WATCH: Astronomers reveal hidden lives of early universe’s ultra-massive galaxies

An international team of astronomers — aided by a Big Island observatory atop Mauna Kea — uncovered multiple evolutionary paths for the universe’s most massive galaxies.

Observations of ultra-massive galaxies, each containing more than 100 billion stars, show that less than 2 billion years after the Big Bang, some already stopped forming stars and lost their dust while others continued forming stars hidden behind thick dust clouds.

Distinguishing truly “dead” galaxies from those still forming stars has long been a challenge because dusty, star-forming galaxies can appear red and inactive — making the discovery of genuinely quiescent systems at such early times especially surprising.

“By combining multi-wavelength observations, we can tell which galaxies truly have limited ongoing star formation and which are still active but heavily hidden by dust,” said University of California, Riverside graduate student and lead author Wenjun Chang in a release about his team’s research. “Our far-infrared and [sub]millimeter measurements allow us to constrain how much dust these early massive galaxies contain.”

The study — led by Chang under the mentorship of University of California, Merced Vice Chancellor for Research, Innovation and Economic Development and physics professor Gillian Wilson — was presented during a media briefing Jan. 5 as part of the 247th meeting of the American Astronomical Society in Phoenix, Ariz.

The findings come from the MAssive Galaxies at z ~ 3 NEar-infrared Survey, or MAGAZ3NE survey. It is a long-running collaboration using spectroscopy and multi-wavelength observations to investigate how the most massive galaxies in the universe formed and evolved.

The team used more than 30 nights of the Big Island’s W. M. Keck Observatory spectroscopy obtained through the Multi-Object Spectrograph for Infrared Exploration, or MOSFIRE, instrument. That provided precise redshifts and stellar mass measurements needed to interpret multi-wavelength data.

Combining Keck Observatory optical data with longer-wavelength far-infrared and radio observations from the Atacama Large Millimeter/submillimeter Array, or ALMA, and the Karl G. Jansky Very Large Array enabled the researchers to test whether massive galaxies previously classified as quiescent were truly inactive.

Or were they instead hosting star formation or nuclear activity obscured at optical and near-infrared wavelengths?

“While optical and near-infrared data alone can severely underestimate obscured star formation in dusty massive galaxies, [Atacama Large Millimeter/submillimeter Array] probes far-infrared wavelengths, allowing improved constraints on the nature of these galaxies,” said University of California, Davis researcher Benjamin Forrest in the release.

Forrest played a central role in the development of the MAGAZ3NE survey and its multi-wavelength analysis of ultra-massive galaxies. He also led the proposal that resulted in many of the Atacama Large Millimeter/submillimeter Array observations used in this study.

“What is striking is not just that we can detect hidden activity, but that we see such diversity among galaxies with similar masses at the same epoch,” Wilson said in the release. “That tells us that the shutdown of star formation in the most massive galaxies was neither uniform nor simple, and it places important new constraints on our understanding of galaxy formation and evolution in the early Universe.”

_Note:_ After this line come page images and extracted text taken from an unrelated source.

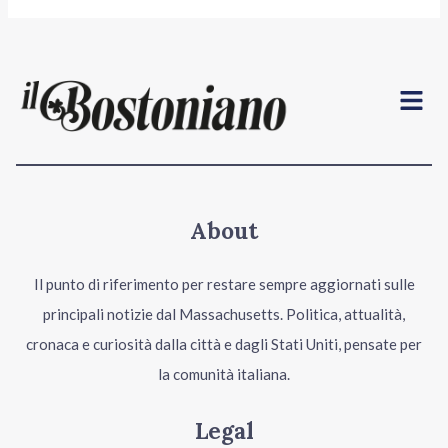
Menu
About
Il punto di riferimento per restare sempre aggiornati sulle
principali notizie dal Massachusetts. Politica, attualità,
cronaca e curiosità dalla città e dagli Stati Uniti, pensate per
la comunità italiana.
Legal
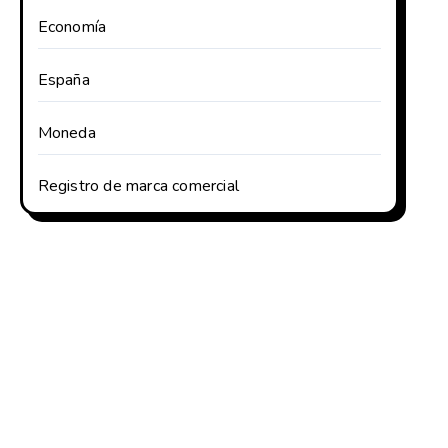
Economía
España
Moneda
Registro de marca comercial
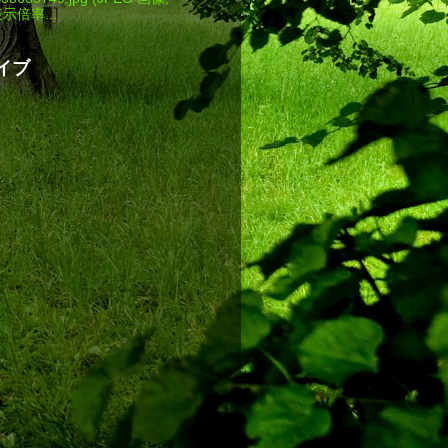
 表示倍率...
イブ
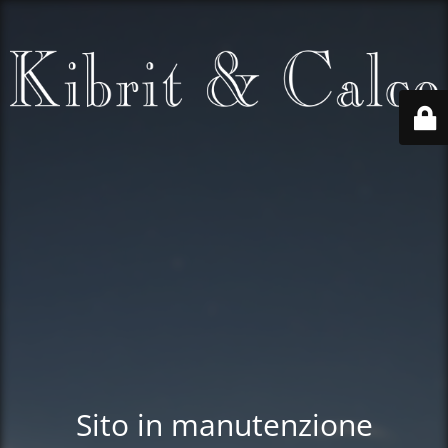
Sito in manutenzione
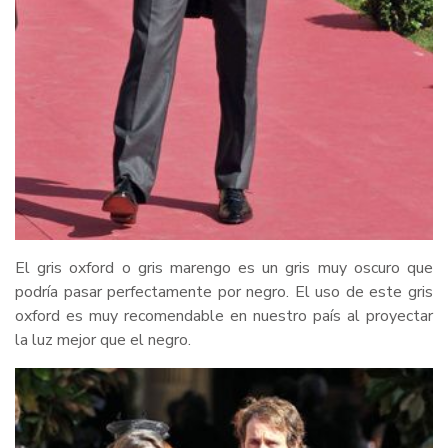
El gris oxford o gris marengo es un gris muy oscuro que
podría pasar perfectamente por negro. El uso de este gris
oxford es muy recomendable en nuestro país al proyectar
la luz mejor que el negro.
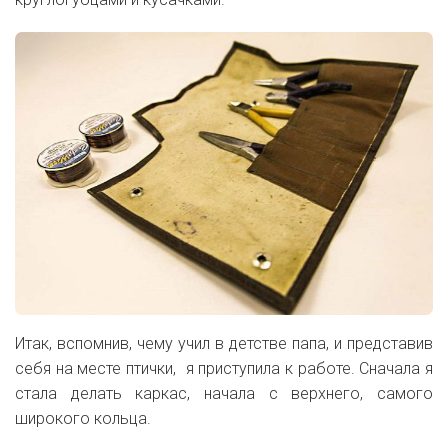
Итак, вспомнив, чему учил в детстве папа, и представив
себя на месте птички, я приступила к работе. Сначала я
стала делать каркас, начала с верхнего, самого
широкого кольца.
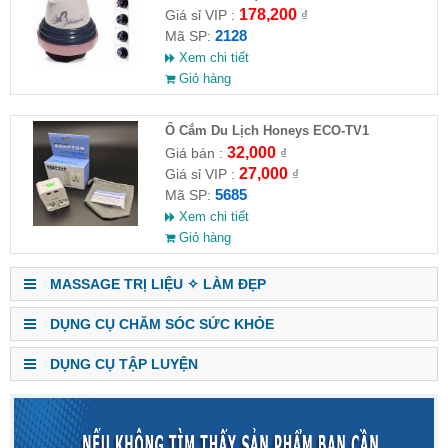
178,200
Giá sỉ VIP :
₫
2128
Mã SP:
Xem chi tiết
Giỏ hàng
Ổ Cắm Du Lịch Honeys ECO-TV1
32,000
Giá bán :
₫
27,000
Giá sỉ VIP :
₫
5685
Mã SP:
Xem chi tiết
Giỏ hàng
MASSAGE TRỊ LIỆU ✧ LÀM ĐẸP
DỤNG CỤ CHĂM SÓC SỨC KHỎE
DỤNG CỤ TẬP LUYỆN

Understanding how massive galaxies stop forming stars is key to explaining why today’s universe looks the way it does.

The team’s research helps clarify whether ultra-massive galaxies in the early universe are “dusty or dead” — their answer is not one or the other. The results show most of the ultra-massive galaxies studied are genuinely quiescent, indicating a rapid and efficient shutdown of star formation.

Several systems within this quiescent population are among the most dust-poor massive galaxies ever identified at these early cosmic times.

The remaining two galaxies exhibit residual dust emission, with one showing evidence for ongoing but heavily obscured star formation and the other caught in the process of quenching.

These results offer a rare glimpse into the diverse evolutionary paths taken by the universe’s most massive galaxies.

“What excites me most about this work is that we are able to study an extremely rare population in the universe by combining data from as many telescopes as possible,” Chang said. “By bringing together optical, near-infrared and far-infrared observations, we can build a much more complete picture of what ultra-massive galaxies really look like at these early cosmic times.”

Members of the MAGAZ3NE collaboration involved in this work include:

• Ian McConachie, postdoctoral researcher at University of Wisconsin–Madison.
• Professor Allison Noble of Arizona State University.
• Professor Tracy Webb of McGill University.
• Professor Adam Muzzin of York University, Canada.
• Professor Michael Cooper of University of California, Irvine.
• Professor Gabriela Canalizo of University of California, Riverside.
• Professor Danilo Marchesini of Tufts University.
• Percy Gomez, staff astronomer at W. M. Keck Observatory.
• Stephanie Urbano Stawinski of University of California, Santa Barbara.